Consumare piccole quantità di cannella nella dieta quotidiana non rappresenta un rischio: i livelli ingeriti con il cibo restano troppo bassi per interferire con i meccanismi testati in laboratorio. Diverso è quando la spezia viene estratta, concentrata e assunta quotidianamente in forma di capsule. I ricercatori ricordano che le persone che convivono con patologie croniche – diabete, ipertensione, malattie cardiovascolari, depressione, tumori o artrite – assumono spesso terapie da cui dipende l’equilibrio clinico; per loro qualsiasi accelerazione o rallentamento del metabolismo dei farmaci può fare differenza.

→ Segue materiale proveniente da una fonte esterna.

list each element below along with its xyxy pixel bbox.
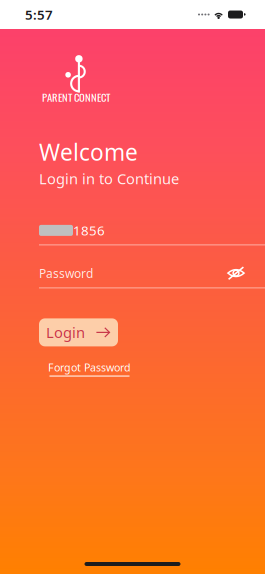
- staticText: Password: [39, 265, 93, 281]
- button[interactable]: Forgot Password: [48, 360, 131, 377]
- staticText: 5:57: [25, 6, 53, 23]
- staticText: Welcome: [39, 137, 138, 167]
- staticText: PARENT CONNECT: [42, 89, 110, 105]
- staticText: 1856: [73, 222, 105, 239]
- staticText: Login: [46, 323, 85, 342]
- staticText: Forgot Password: [48, 360, 131, 375]
- button[interactable]: Show password: [227, 266, 265, 281]
- button[interactable]: Login: [39, 318, 118, 346]
- staticText: Login in to Continue: [39, 169, 179, 188]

Lo studio affronta anche un secondo aspetto, legato alle varietà di cannella in commercio. Quella più diffusa sugli scaffali occidentali è la Cinnamomum cassia, meno costosa ma più ricca di cumarina, molecola dalle proprietà anticoagulanti. Al contrario, la cosiddetta cannella di Ceylon (Cinnamomum verum) contiene quote di cumarina molto inferiori. In soggetti che già utilizzano warfarin o altri fluidificanti, l’aggiunta di integratori ricavati da corteccia di Cassia potrebbe quindi amplificare il rischio di sanguinamenti. L’olio essenziale di cannella, usato per lo più in prodotti cosmetici o aromaterapia, non contiene quantità significative né di cumarina né di cinnamaldeide e non rientra dunque tra le principali fonti di preoccupazione emerse dallo studio.

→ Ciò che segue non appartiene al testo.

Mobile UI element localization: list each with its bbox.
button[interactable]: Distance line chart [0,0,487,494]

Bill Gurley, co-autore e tossicologo, precisa che i dati attuali derivano da esperimenti in vitro e da modelli preclinici: dimostrano la capacità della cinnamaldeide di accendere i “termostati” del metabolismo epatico, ma non definiscono ancora quanto questo effetto si traduca in modifiche clinicamente rilevanti nelle persone. Per capirlo serviranno studi di interazione condotti su volontari che assumono farmaci noti per la stretta finestra terapeutica, ad esempio quelli usati per l’epilessia o per prevenire il rigetto nei trapiantati.

In attesa di risultati più solidi, gli autori invitano alla prudenza e al dialogo con il curante. Molti pazienti tendono a percepire gli integratori di origine vegetale come ‘naturali’ e quindi privi di rischi, mentre la letteratura degli ultimi anni ha mostrato che perfino estratti di pompelmo, iperico o curcuma possono alterare l’efficacia dei medicinali.

Il Dipartimento dell’Agricoltura statunitense, che ha co-finanziato lo studio, vede in queste ricerche un tassello importante per future linee guida sul consumo di spezie concentrate. Nel frattempo, usare la cannella in cucina rimane una scelta sicura: la dose media nelle preparazioni domestiche non supera i due grammi al giorno, lontanissima dai tre o quattro grammi di estratto secco che alcune formulazioni in capsule possono apportare.

Il consiglio finale del team del Mississippi è semplice: se si segue una terapia cronica e si desidera aggiungere un integratore a base di cannella, il primo passo è informare il medico o il farmacista, verificando insieme la composizione (Cassia o Ceylon), il dosaggio di cinnamaldeide e la possibile interazione con i farmaci in uso. Un gesto di cautela che tutela l’efficacia delle terapie senza interferire con le abitudini quotidiane.